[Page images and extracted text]
Content starts

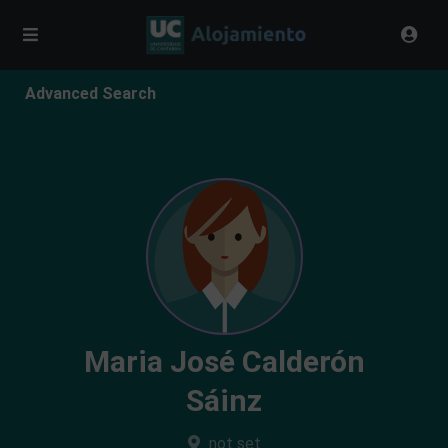
Advanced Search
Maria José Calderón
Sáinz
not set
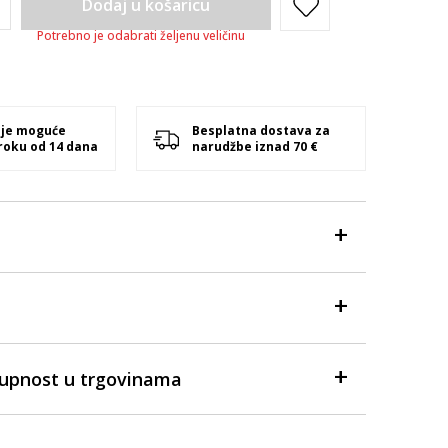
Dodaj u košaricu
Potrebno je odabrati željenu veličinu
 je moguće
Besplatna dostava za
 roku od 14 dana
narudžbe iznad 70 €
tupnost u trgovinama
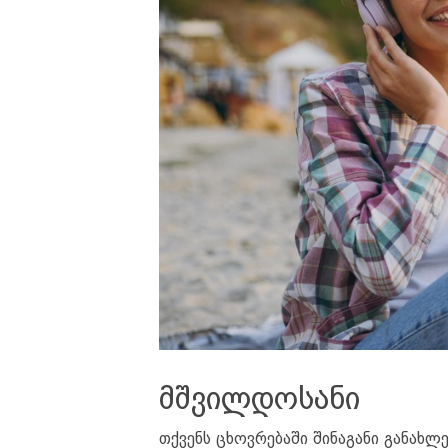
მშვილდოსანი
თქვენს ცხოვრებაში შინაგანი განახლებ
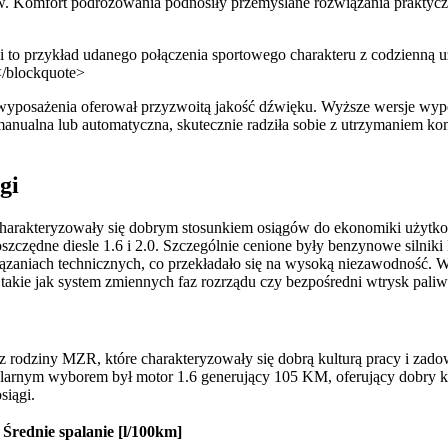
w. Komfort podróżowania podnosiły przemyślane rozwiązania praktyczne
to przykład udanego połączenia sportowego charakteru z codzienną u
</blockquote>
 wyposażenia oferował przyzwoitą jakość dźwięku. Wyższe wersje wyp
anualna lub automatyczna, skutecznie radziła sobie z utrzymaniem k
gi
harakteryzowały się dobrym stosunkiem osiągów do ekonomiki użytk
e oszczędne diesle 1.6 i 2.0. Szczególnie cenione były benzynowe siln
ązaniach technicznych, co przekładało się na wysoką niezawodność. 
takie jak system zmiennych faz rozrządu czy bezpośredni wtrysk pali
odziny MZR, które charakteryzowały się dobrą kulturą pracy i zado
ularnym wyborem był motor 1.6 generujący 105 KM, oferujący dobry
siągi.
Średnie spalanie [l/100km]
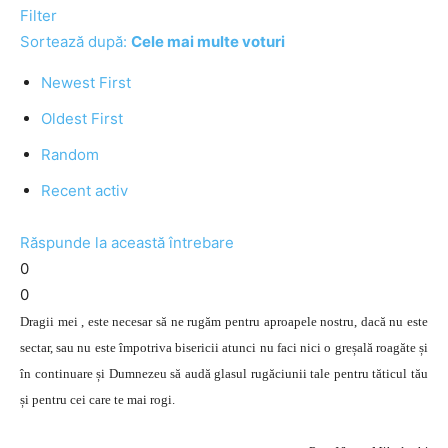
Filter
Sortează după:
Cele mai multe voturi
Newest First
Oldest First
Random
Recent activ
Răspunde la această întrebare
0
0
Dragii mei , este necesar să ne rugăm pentru aproapele nostru, dacă nu este
sectar, sau nu este împotriva bisericii atunci nu faci nici o greșală roagăte și
în continuare și Dumnezeu să audă glasul rugăciunii tale pentru tăticul tău
și pentru cei care te mai rogi.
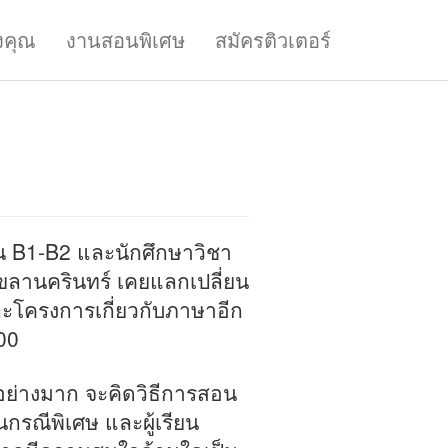
งคุณ
งานสอนพิเศษ
สมัครติวเตอร์
 B1-B2 และนักศึกษาวิชา
ลานครินทร์ เคยแลกเปลี่ยน
ะโครงการเกี่ยวกับภาษาอีก
00
อย่างมาก จะคิดวิธีการสอน
นกรณีพิเศษ และผู้เรียน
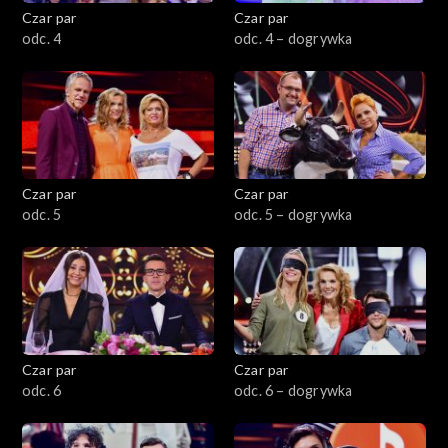
Czar par
Czar par
odc. 4
odc. 4 – dogrywka
Czar par
Czar par
odc. 5
odc. 5 – dogrywka
Czar par
Czar par
odc. 6
odc. 6 – dogrywka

Content ends

### YOUR ASSIGNMENT
For this exercise, transcribe the entries verbatim and skip all pictures.

### SOLUTION TO THIS PROBLEM
Advanced Search
Maria José Calderón
Sáinz
not set
Dodaj u košaricu
Potrebno je odabrati željenu veličinu
 je moguće
Besplatna dostava za
 roku od 14 dana
narudžbe iznad 70 €
tupnost u trgovinama
მშვილდოსანი
თქვენს ცხოვრებაში შინაგანი განახლებ
w. Komfort podróżowania podnosiły przemyślane rozwiązania praktyczne
to przykład udanego połączenia sportowego charakteru z codzienną u
</blockquote>
 wyposażenia oferował przyzwoitą jakość dźwięku. Wyższe wersje wyp
anualna lub automatyczna, skutecznie radziła sobie z utrzymaniem k
gi
harakteryzowały się dobrym stosunkiem osiągów do ekonomiki użytk
e oszczędne diesle 1.6 i 2.0. Szczególnie cenione były benzynowe siln
ązaniach technicznych, co przekładało się na wysoką niezawodność. 
takie jak system zmiennych faz rozrządu czy bezpośredni wtrysk pali
odziny MZR, które charakteryzowały się dobrą kulturą pracy i zado
ularnym wyborem był motor 1.6 generujący 105 KM, oferujący dobry
siągi.
Średnie spalanie [l/100km]
Filter
Sortează după:
Cele mai multe voturi
Newest First
Oldest First
Random
Recent activ
Răspunde la această întrebare
0
0
Dragii mei , este necesar să ne rugăm pentru aproapele nostru, dacă nu este
sectar, sau nu este împotriva bisericii atunci nu faci nici o greșală roagăte și
în continuare și Dumnezeu să audă glasul rugăciunii tale pentru tăticul tău
și pentru cei care te mai rogi.
งคุณ
งานสอนพิเศษ
สมัครติวเตอร์
 B1-B2 และนักศึกษาวิชา
ลานครินทร์ เคยแลกเปลี่ยน
ะโครงการเกี่ยวกับภาษาอีก
00
อย่างมาก จะคิดวิธีการสอน
นกรณีพิเศษ และผู้เรียน
Czar par
Czar par
odc. 4
odc. 4 – dogrywka
Czar par
Czar par
odc. 5
odc. 5 – dogrywka
Czar par
Czar par
odc. 6
odc. 6 – dogrywka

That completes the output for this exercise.